▶ Work item:
Exclude all pictures from your copy of the data below, which should otherwise match exactly.

▶ Available data:
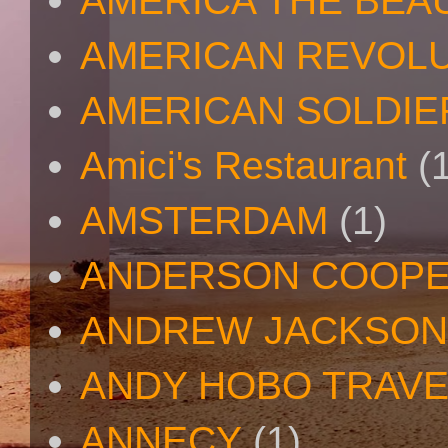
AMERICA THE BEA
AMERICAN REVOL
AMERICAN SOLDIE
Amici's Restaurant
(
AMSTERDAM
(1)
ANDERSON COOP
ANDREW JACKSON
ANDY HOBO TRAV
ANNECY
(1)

▶ Exercise solution:
AMERICA THE BEA
AMERICAN REVOL
AMERICAN SOLDIE
Amici's Restaurant
(
AMSTERDAM
(1)
ANDERSON COOP
ANDREW JACKSON
ANDY HOBO TRAV
ANNECY
(1)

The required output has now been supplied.